Description of the task: All lines from the one with "了催化与分离一体化，避免了催化剂的分离和回收过程。但在高温烧" through the final line below are to be reproduced exactly; omit the others.

Source data below:

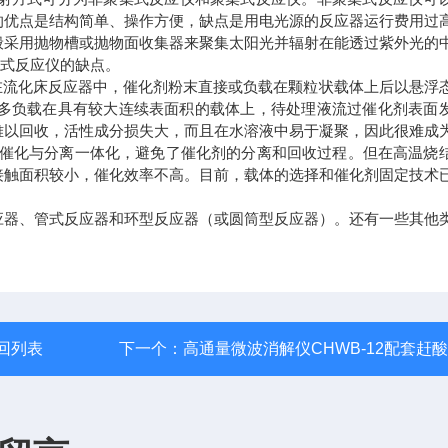
的优点是结构简单、操作方便，缺点是用电光源的反应器运行费用过
般采用抛物槽或抛物面收集器来聚集太阳光并辐射在能透过紫外光的
集式反应仪的缺点。
 在流化床反应器中，催化剂粉末直接或负载在颗粒状载体上后以悬浮
多负载在具有较大连续表面积的载体上，待处理液流过催化剂表面
难以回收，活性成分损失大，而且在水溶液中易于凝聚，因此很难成
了催化与分离一体化，避免了催化剂的分离和回收过程。但在高温烧
接触面积较小，催化效率不高。目前，载体的选择和催化剂固定技术
应器、管式反应器和环型反应器（或圆筒型反应器）。还有一些其他
回列表
下一个：
高通量微波消解仪CHWB-12配套赶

End of Source data.

Written reply:
了催化与分离一体化，避免了催化剂的分离和回收过程。但在高温烧
接触面积较小，催化效率不高。目前，载体的选择和催化剂固定技术
应器、管式反应器和环型反应器（或圆筒型反应器）。还有一些其他
回列表
下一个：
高通量微波消解仪CHWB-12配套赶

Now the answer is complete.